This question tests how buoyancy affects force measurements. When the object is submerged, it experiences an upward buoyant force F_B = ρ_fluid × V × g = (0.79 g/mL)(60 mL)(9.8 m/s²) = (0.79 × 10³ kg/m³)(60 × 10⁻⁶ m³)(9.8 m/s²) = 0.465 N. This buoyant force reduces the apparent weight, so the sensor reading decreases by this amount. Choice C incorrectly claims buoyancy exists only for floating objects, but all submerged objects experience buoyant force regardless of whether they sink or float. To find the change in force sensor reading, calculate the buoyant force and subtract it from the object's weight in air.

This question tests the mathematical expression for buoyant force. The buoyant force equals the weight of displaced fluid: F_B = ρ_fluid × V_displaced × g. For a cube with 3.0 cm sides, the volume is V = (3.0 cm)³ = 27 cm³ = 27 × 10⁻⁶ m³. Therefore, F_B = ρg(3.0 cm)³, where proper unit conversion is implied. Choice A incorrectly uses linear dimension instead of volume, while choice B uses area instead of volume. When calculating buoyant force, always use the three-dimensional volume of the displaced fluid, not linear or area measurements.

This question tests buoyant force on rigid objects at varying depths. For a rigid, sealed case that maintains constant volume, the buoyant force F_B = ρ_fluid × V_case × g remains constant as long as the fluid density is uniform. The displaced volume doesn't change because the case is rigid, and seawater density is approximately uniform over moderate depth ranges. Choice A incorrectly suggests buoyant force increases with the increasing pressure at depth, but pressure affects only compressible objects' volumes. For incompressible objects in uniform fluids, buoyant force is independent of depth—only the surrounding pressure increases.

This question tests the effect of hydrostatic pressure on compressible objects. As depth increases, external pressure on the balloon increases according to P = P₀ + ρgh. This increased external pressure compresses the gas inside the balloon, reducing its volume according to Boyle's law (PV = constant at constant temperature). The balloon shrinks until internal pressure matches the higher external pressure. Choice B incorrectly suggests volume increases with depth, which would require internal pressure to somehow decrease. For flexible containers with compressible contents, increasing depth always causes volume reduction due to the higher surrounding pressure.

This question tests Pascal's principle in a closed hydraulic system. Pascal's principle states that pressure changes are transmitted equally throughout an incompressible fluid. The pressure increase of 40 kPa in Syringe 1 is transmitted unchanged to Syringe 2. The force on Syringe 2's plunger is F₂ = ΔP × A₂ = (40 × 10³ Pa)(0.5 × 10⁻⁴ m²) = 2.0 N. Choice C incorrectly suggests pressure concentrates in narrower plungers, but pressure is a scalar quantity that doesn't depend on geometry in static fluids. In hydraulic systems, pressure is constant throughout, but forces vary proportionally with piston areas, creating mechanical advantage.

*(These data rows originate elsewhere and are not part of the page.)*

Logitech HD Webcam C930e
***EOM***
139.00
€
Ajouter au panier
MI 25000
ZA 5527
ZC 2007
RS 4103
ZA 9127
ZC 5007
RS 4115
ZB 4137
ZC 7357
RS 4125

This question tests hydrostatic pressure variation in a vertical fluid column. In a static fluid, pressure decreases with height according to P = P₀ - ρgh when moving upward. Since Point A is 15 cm (0.15 m) above Point B, the pressure at A is lower by ΔP = ρgh = (1000 kg/m³)(9.8 m/s²)(0.15 m) = 1,470 Pa. This occurs because there is less fluid weight above Point A compared to Point B. Choice C incorrectly states that tube narrowness affects pressure distribution, but in static fluids, pressure depends only on depth, not on container geometry. When comparing pressures at different heights, always identify which point is higher and apply the rule that pressure decreases with elevation.

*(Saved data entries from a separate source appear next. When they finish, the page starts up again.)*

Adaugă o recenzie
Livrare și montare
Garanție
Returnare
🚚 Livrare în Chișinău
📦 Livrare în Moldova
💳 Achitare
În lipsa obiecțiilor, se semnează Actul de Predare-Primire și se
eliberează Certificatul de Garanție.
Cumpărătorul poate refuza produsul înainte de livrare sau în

This question tests the relationship between reservoir pressure and manometer readings. When reservoir gauge pressure increases, the fluid in the open tube must rise to balance this pressure increase. The height change Δh creates a hydrostatic pressure ρgΔh that exactly equals the reservoir pressure increase. This is because at equilibrium, pressure at any horizontal level must be the same throughout the connected system. Choice C incorrectly suggests the effect depends on tube diameter, but hydrostatic pressure depends only on height and fluid density, not cross-sectional area. Open-tube manometers provide direct visual indication of pressure changes through height changes.

This question tests depth calculation from pressure measurements. Using the hydrostatic pressure formula P = ρgh, we solve for depth: h = P/(ρg) = 49,000 Pa / [(1000 kg/m³)(9.8 m/s²)] = 49,000 / 9,800 = 5.0 m. This depth corresponds to the gauge pressure reading, measuring pressure relative to atmospheric at the surface. Choice C (50 m) would produce a pressure of 490 kPa, ten times larger than measured. When calculating depth from pressure, ensure you're using gauge pressure (not absolute) and check that the calculated pressure matches the measurement order of magnitude.

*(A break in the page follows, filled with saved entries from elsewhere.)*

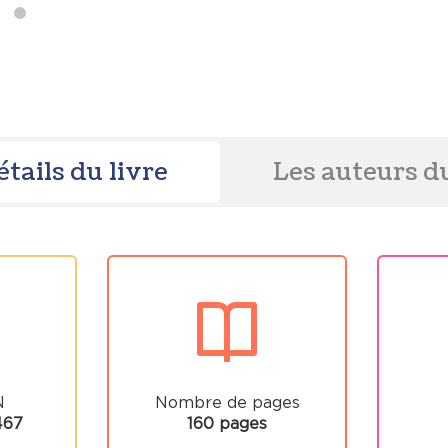
étails du livre
Les auteurs du
N
Nombre de pages
467
160 pages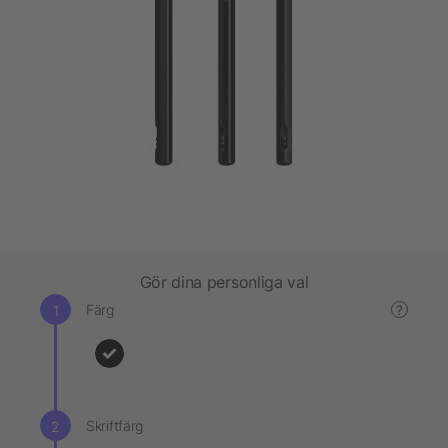
Gör dina personliga val
Färg
?
Skriftfärg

This question tests hydrostatic equilibrium in connected vessels. In static, connected fluids open to the same atmospheric pressure, the fluid level must be the same in all parts regardless of vessel shape or size. This occurs because pressure at any given horizontal level must be uniform throughout the connected system. If levels differed, there would be a pressure gradient causing flow until equilibrium is reached. Choice B incorrectly suggests pressure is greater in narrower tubes, confusing this with capillary action (which requires surface tension). In the absence of surface tension effects, hydrostatic principles alone determine that connected static fluids reach the same level.

This question tests pressure calculation through multiple fluid layers. In stratified fluids, total pressure accumulates by summing contributions from each layer: P = P₀ + ρ₁gh₁ + ρ₂gh₂ + ... Starting from the top (atmospheric pressure), we add the oil layer contribution ρ_o × g × (0.20 m) and the water layer contribution ρ_w × g × (0.30 m). The total gauge pressure at the bottom is (800)(9.8)(0.20) + (1000)(9.8)(0.30) = 1,568 + 2,940 = 4,508 Pa. Choice C incorrectly swaps the layer thicknesses, which would give a different result. When working with layered fluids, carefully track which density corresponds to which layer thickness.